Кронштадт - Евгений Львович Войскунский
Ленинская была пустынна, только по другой ее стороне медленно шел патруль. Мимо забитых досками, заложенных мешками с песком витрин Гостиного двора, мимо старых Татарских рядов шел Речкалов дальше в северную часть города. Строй краснофлотцев — черная змейка на белом фоне улицы — втягивался в один из корпусов Учебного отряда. Мороз хватал резко, жгуче, но Речкалов не то чтобы не чувствовал его, а, будучи постоянно на морозе, притерпелся. Больную ногу он ставил боком, косолапил — так было легче идти.
Вдоль улицы Восстания стояли темные одинаковые корпуса казарм — как рота, поднятая ночью по тревоге. Речкалов направился к Пятой Северной казарме, там было общежитие Морзавода, там раньше жил и он, пока не получил комнату на улице Зосимова. Никто не остановил его при входе. Впотьмах он нащупал ногой ступеньку, поднялся на второй этаж. Это он помнил — что пацаны с его участка жили на втором этаже, но в какой комнате — забыл. Давно не был. В длинном, как зимняя ночь, коридоре гулко отдавались его шаги по каменным плитам.
Он толкнул первую попавшуюся дверь:
— Есть кто живой?
Никто не отозвался. Не ощущалось и ночного духа спящих людей, но — чувствовал Речкалов, что комната не пуста. Зажег спичку. Половина или больше коек пустовали, на остальных лежали, точно, было видно, что лежали люди, укрывшись с головами, но ни одна голова не высунулась, никто не пошевелился. Речкалову стало не по себе. Он вышел, тихо притворив дверь. И сразу услышал голоса и шум, доносившиеся из следующей комнаты. Кто-то закричал истошно. Речкалов рванул дверь.

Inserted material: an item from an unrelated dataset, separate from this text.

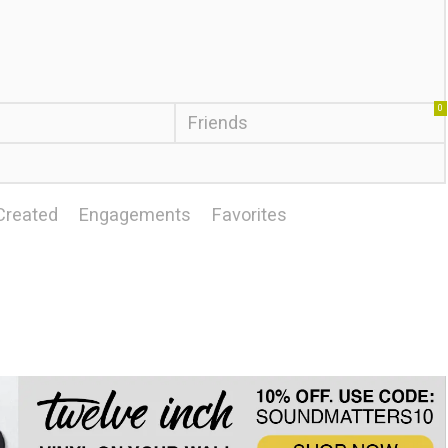
0
Friends
Created
Engagements
Favorites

Опрокидывая стул, пытаясь удержаться судорожными руками, падал навзничь пацан в мятом пиджачке, к нему метнулся другой, с забинтованными пальцами, схватил в охапку, не дал упасть. Между коек стоял парень, только что нанесший удар, еще был сжат кулак, еще не сошло остервенелое выражение с длинного лица. Свет коптилки падал на это лицо, и Речкалов узнал Федотова из мешковской бригады. Ну да, вот и юркий Толстиков, он тянет Федотова за руку и быстро говорит ему что-то. Мятый пиджачок молча вырывался, но забинтованные пальцы держали крепко, ну да, это Агеев, у него руки поморожены. Парень, получивший удар, ожесточенно рвался к Федотову, — теперь Речкалов узнал в нем Мешкова. На худеньком лице застыла гримаса, из рассеченной губы змеилась тонкая струйка крови.
— Тихо! — крикнул Речкалов, встав между ними. — А ну, успокоиться! Мешков, тебе говорю.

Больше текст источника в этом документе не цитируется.